Hit level assignment is based solely on geometric visibility and does not account for semantic consistency. In complex geometries such as thin walls or nested cavities, semantically unified regions may be assigned to different levels, causing texture discontinuities at boundaries.
The method depends on the quality of superface segmentation; Xatlas-based segmentation does not always guarantee semantic correctness.
Computation time scales linearly with the number of hit levels, as each level requires a full diffusion inference pass. For a mesh with 5,000 faces, hit level assignment takes approximately 2 minutes and texture synthesis an additional 2 minutes.
Future work could incorporate semantic segmentation priors to improve hit level assignment, or integrate multi-level blending directly into the denoising process to enhance cross-layer consistency.

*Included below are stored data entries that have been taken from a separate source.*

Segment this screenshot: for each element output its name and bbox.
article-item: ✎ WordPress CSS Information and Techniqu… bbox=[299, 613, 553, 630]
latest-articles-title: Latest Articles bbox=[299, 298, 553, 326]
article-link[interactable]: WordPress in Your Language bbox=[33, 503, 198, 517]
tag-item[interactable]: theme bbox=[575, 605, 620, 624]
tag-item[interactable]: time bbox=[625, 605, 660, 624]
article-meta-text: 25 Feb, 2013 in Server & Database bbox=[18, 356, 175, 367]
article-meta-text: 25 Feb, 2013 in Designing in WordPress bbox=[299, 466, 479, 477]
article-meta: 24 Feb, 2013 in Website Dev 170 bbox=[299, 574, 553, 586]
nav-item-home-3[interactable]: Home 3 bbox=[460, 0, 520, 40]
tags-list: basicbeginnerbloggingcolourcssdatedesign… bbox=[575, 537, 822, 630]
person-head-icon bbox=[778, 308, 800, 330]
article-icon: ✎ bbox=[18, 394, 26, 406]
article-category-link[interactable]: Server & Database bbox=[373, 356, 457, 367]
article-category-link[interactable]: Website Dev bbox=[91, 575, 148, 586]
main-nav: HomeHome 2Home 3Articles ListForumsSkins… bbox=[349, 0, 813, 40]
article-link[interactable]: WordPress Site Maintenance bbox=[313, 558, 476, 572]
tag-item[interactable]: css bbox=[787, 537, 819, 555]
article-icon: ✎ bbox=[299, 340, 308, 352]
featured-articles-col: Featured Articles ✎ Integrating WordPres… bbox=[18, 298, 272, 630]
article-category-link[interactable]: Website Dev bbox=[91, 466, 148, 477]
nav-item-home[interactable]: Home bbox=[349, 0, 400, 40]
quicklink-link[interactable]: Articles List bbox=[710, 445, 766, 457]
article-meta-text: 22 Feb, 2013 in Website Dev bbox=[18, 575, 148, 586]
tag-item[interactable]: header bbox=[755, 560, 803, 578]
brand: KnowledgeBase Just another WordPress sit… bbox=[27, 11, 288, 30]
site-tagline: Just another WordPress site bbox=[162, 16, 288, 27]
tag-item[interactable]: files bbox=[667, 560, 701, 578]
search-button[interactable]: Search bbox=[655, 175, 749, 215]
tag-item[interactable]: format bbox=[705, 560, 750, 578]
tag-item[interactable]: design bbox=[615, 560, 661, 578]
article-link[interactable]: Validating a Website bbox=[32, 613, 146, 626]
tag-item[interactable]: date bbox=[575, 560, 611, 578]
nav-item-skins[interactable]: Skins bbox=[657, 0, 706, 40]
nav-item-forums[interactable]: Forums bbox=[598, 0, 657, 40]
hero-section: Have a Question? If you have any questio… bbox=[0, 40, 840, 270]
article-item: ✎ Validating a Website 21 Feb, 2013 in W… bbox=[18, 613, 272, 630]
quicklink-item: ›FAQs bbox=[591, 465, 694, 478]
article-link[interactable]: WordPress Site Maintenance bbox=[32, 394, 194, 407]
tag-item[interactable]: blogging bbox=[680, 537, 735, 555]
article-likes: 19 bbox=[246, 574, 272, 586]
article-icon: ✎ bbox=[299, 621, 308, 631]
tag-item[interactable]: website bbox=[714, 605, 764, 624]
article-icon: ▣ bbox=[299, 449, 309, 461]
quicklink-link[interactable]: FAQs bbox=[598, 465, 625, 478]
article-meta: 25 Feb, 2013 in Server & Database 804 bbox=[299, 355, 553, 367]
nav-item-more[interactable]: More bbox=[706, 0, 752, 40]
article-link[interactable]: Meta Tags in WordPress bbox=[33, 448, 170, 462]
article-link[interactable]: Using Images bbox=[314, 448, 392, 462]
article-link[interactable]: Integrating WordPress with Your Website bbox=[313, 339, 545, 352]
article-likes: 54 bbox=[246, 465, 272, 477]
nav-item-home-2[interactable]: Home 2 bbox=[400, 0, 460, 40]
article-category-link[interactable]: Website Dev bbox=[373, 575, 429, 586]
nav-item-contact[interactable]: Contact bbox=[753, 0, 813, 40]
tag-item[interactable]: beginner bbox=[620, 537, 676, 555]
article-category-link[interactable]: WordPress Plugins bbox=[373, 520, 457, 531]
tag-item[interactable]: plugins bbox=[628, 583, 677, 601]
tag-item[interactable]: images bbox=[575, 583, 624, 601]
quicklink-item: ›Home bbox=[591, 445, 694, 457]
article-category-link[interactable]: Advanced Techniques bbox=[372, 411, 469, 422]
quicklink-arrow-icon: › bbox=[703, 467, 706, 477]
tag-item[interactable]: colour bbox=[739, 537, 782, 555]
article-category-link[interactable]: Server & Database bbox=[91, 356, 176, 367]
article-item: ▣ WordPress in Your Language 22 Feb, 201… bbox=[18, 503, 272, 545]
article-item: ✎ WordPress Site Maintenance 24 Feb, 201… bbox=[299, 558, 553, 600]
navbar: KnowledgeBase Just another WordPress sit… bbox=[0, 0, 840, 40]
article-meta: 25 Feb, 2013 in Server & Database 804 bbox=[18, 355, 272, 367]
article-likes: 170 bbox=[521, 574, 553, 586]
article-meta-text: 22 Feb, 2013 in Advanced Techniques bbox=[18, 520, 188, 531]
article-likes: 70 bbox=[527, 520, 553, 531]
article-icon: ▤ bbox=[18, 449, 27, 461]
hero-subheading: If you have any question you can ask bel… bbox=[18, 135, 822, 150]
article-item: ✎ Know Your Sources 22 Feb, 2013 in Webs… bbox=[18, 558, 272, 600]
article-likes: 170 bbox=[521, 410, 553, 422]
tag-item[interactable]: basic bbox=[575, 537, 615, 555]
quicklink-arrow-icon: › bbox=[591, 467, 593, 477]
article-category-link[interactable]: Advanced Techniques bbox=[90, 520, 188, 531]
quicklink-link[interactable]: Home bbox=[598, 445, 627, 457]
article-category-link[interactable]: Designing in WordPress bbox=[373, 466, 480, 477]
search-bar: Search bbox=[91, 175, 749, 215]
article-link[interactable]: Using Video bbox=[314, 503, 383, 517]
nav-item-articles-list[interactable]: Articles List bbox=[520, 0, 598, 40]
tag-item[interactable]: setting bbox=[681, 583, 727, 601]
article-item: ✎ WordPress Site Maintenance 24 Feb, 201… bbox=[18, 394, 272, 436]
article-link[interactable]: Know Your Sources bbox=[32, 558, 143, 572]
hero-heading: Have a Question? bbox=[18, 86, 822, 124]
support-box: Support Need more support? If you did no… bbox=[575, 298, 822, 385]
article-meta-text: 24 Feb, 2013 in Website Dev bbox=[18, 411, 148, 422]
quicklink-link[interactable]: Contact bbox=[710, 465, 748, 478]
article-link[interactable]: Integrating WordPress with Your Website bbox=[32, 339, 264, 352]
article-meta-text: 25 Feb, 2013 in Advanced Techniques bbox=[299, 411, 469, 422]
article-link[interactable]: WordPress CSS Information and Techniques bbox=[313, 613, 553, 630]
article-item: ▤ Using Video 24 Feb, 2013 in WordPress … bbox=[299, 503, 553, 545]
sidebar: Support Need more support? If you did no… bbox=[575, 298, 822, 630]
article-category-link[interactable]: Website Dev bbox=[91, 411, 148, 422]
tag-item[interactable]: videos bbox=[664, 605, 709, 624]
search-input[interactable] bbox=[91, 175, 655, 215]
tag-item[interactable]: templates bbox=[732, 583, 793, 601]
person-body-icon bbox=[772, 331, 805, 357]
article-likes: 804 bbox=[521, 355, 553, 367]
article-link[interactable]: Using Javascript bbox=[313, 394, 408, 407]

vs. TEXTure / SyncMVD: These methods handle exterior textures through iterative painting or multi-view synchronization, but rely on Voronoi filling for occluded regions. GOATex's layered rendering mechanism addresses interior texturing at a fundamental level.
vs. Paint3D / TEXGen: These methods perform inpainting or generation in UV space, but UV space lacks geometric context and high-quality interior texture training data is scarce. GOATex operates in image space, leveraging the stronger image generation priors of diffusion models.
vs. SDS-based optimization methods (PaintIt, DreamMat): These optimize UV maps via score distillation sampling, which is computationally expensive and similarly unable to handle occluded regions.

Rating¶

Novelty: ⭐⭐⭐⭐ First method to systematically address interior texturing of 3D meshes; the hit level concept and normal-flipping trick are creative contributions.
Experimental Thoroughness: ⭐⭐⭐⭐ Evaluation combines human studies and multiple GPT models with comprehensive ablations; traditional quantitative metrics are absent.
Writing Quality: ⭐⭐⭐⭐⭐ Problem formulation is clear, method description progresses logically, and figures are abundant.
Value: ⭐⭐⭐⭐ Addresses a genuine practical pain point; dual-prompt functionality has clear application value, though applicability is limited to closed or semi-closed objects.